Moving Forward: An Interview with Riot Tapes
Since becoming as a band in 2009, Riot Tapes are now ready to release their debut record. The Dublin group (consisting of Elaine Doyle, Chris O’Brien, Marty Canavan and Darren Gorey) found each other online and came together to infuse their shared love of rock, pop and electronic music. The time since forming has been spent songwriting, developing their live set and recording their album exactly how they wanted it to be. Expected in early 2016, the as-yet-untitled record features energetic guitars, pulsating drums and big pop choruses sung by the compelling lead-singer Elaine Doyle.
Andrew Darley caught up with her to discuss the long, often-frustrating, road they have been on and what she hopes for Riot Tapes’ music in the future.
Let’s go back to the start, how did you all meet each other?
I saw an advert online by our guitarist Chris who was looking for a singer to collaborate with. We wrote and recorded some songs and realized we needed to get a band together. Some time after I met Marty in The Workman’s Club and Darren who plays drums came to us after. So basically, we came together with the help of the Internet!
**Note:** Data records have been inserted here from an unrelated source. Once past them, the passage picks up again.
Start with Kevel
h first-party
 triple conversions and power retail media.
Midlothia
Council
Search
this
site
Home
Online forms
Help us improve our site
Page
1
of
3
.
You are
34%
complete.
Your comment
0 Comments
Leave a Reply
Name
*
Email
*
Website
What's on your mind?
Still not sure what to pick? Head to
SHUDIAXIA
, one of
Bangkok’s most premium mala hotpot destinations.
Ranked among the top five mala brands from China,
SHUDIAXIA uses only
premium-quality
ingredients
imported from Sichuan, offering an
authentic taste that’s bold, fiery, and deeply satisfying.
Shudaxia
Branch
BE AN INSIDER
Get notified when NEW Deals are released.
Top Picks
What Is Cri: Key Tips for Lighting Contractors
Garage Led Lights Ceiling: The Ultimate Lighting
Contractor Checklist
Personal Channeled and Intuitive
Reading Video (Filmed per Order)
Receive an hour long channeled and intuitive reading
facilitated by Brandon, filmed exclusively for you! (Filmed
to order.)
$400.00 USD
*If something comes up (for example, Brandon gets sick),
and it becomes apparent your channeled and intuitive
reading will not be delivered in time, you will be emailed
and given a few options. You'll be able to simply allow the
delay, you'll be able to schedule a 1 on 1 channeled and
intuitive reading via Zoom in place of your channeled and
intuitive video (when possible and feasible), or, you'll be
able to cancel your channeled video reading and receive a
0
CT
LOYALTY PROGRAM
When you started, were there any bands or musicians that you all mutually loved?
We all had very different tastes in music back then. The only band that comes to mind we all would have been a fan of is Blondie. I think for us, having so many different influences really worked out well. We’re able to find a sound that we were all happy with and proud of.
How did you think of the name Riot Tapes? Were there any other contenders for the band’s name?
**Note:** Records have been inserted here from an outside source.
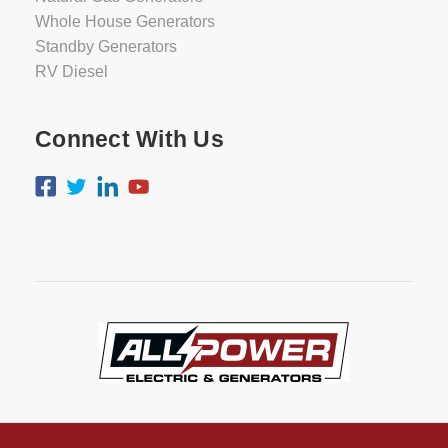
Whole House Generators
Standby Generators
RV Diesel
Connect With Us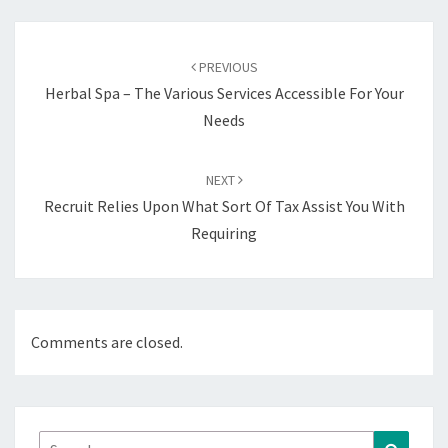
Post
navigation
PREVIOUS
Herbal Spa – The Various Services Accessible For Your
Needs
NEXT
Recruit Relies Upon What Sort Of Tax Assist You With
Requiring
Comments are closed.
Search
Search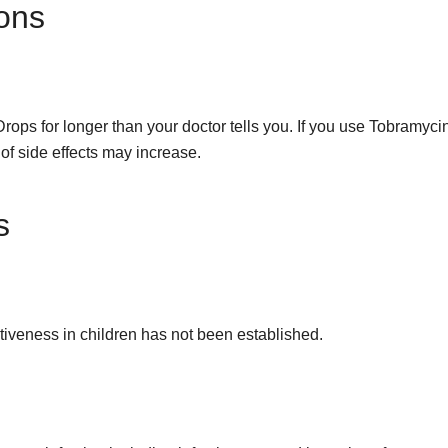
ons
s for longer than your doctor tells you. If you use Tobramyc
 of side effects may increase.
s
ectiveness in children has not been established.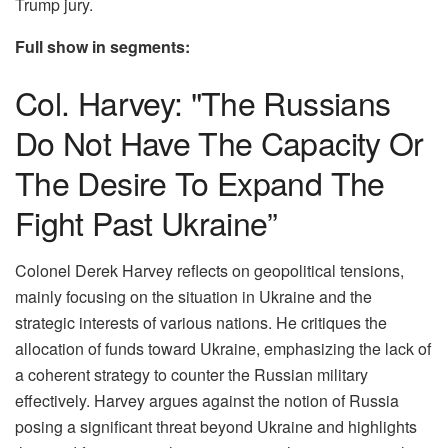
Trump jury.
Full show in segments:
Col. Harvey: "The Russians
Do Not Have The Capacity Or
The Desire To Expand The
Fight Past Ukraine”
Colonel Derek Harvey reflects on geopolitical tensions,
mainly focusing on the situation in Ukraine and the
strategic interests of various nations. He critiques the
allocation of funds toward Ukraine, emphasizing the lack of
a coherent strategy to counter the Russian military
effectively. Harvey argues against the notion of Russia
posing a significant threat beyond Ukraine and highlights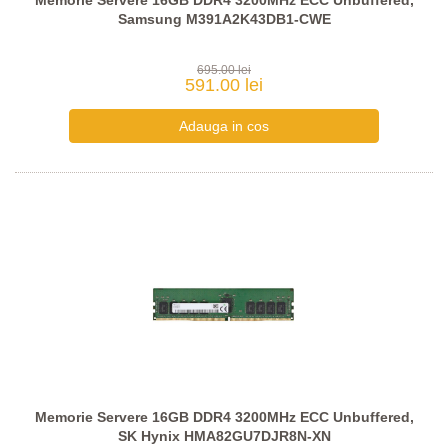
Memorie Servere 16GB DDR4 3200MHz ECC Unbuffered,
Samsung M391A2K43DB1-CWE
695.00 lei
591.00 lei
Memorie Servere 16GB DDR4 3200MHz ECC Unbuffered,
SK Hynix HMA82GU7DJR8N-XN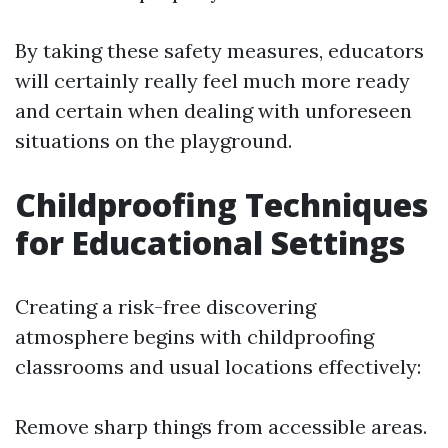
By taking these safety measures, educators
will certainly really feel much more ready
and certain when dealing with unforeseen
situations on the playground.
Childproofing Techniques
for Educational Settings
Creating a risk-free discovering
atmosphere begins with childproofing
classrooms and usual locations effectively:
Remove sharp things from accessible areas.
Chris came up the name Riot Tapes before we met. It came from a documentary he saw many years ago while he lived over in America. When we first started writing together, we posted a few songs on SoundCloud and needed a name so we used it. We unexpectedly got some really nice reviews and somehow people started to notice us and share our music so we stuck with it.
In terms of writing the music, how do you work collectively or as individuals?
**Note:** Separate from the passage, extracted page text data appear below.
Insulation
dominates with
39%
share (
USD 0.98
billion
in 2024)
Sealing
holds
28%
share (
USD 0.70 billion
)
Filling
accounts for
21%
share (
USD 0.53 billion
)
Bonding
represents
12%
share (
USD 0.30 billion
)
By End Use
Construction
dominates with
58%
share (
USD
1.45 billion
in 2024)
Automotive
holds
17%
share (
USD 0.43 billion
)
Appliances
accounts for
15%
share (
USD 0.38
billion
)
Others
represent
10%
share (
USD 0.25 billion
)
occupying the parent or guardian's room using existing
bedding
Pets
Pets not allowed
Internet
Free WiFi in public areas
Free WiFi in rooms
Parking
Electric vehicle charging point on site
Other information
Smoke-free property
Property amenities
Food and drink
When I write a song I know will work for this band, I record it and send it onto the lads. If they like it, we work on it and they add their bits. Then collectively we put the shape on it, change what needs to be changed and get it to where it needs to be. The same goes when somebody else writes something. The majority of our songs start off with an email and an MP3 attached saying “What do you think?”.
Would you say you work as a democracy?
I would like to think so. The four of us are all as passionate as each other about the band and about music in general. I think it’s important that everyone has their say and is able to express their opinions. Of course, this requires a lot of compromise at times but it matters a great deal that everyone is happy.
Which songs changed the most from when you originally wrote them to the finished result on the album?
Most of the songs changed in some way from the way they were originally. The song that changed the most and took the most time to get to where it is now, was ‘The Key’. There is a lot of production on this song. I still have the first demo we recorded and the whole feel of it is miles away from where it is now. It used to be a real sweet song with a gentle electronic vibe. Now, it’s a big song with huge sounds and a lot of layers.
Did you face any challenges making this album?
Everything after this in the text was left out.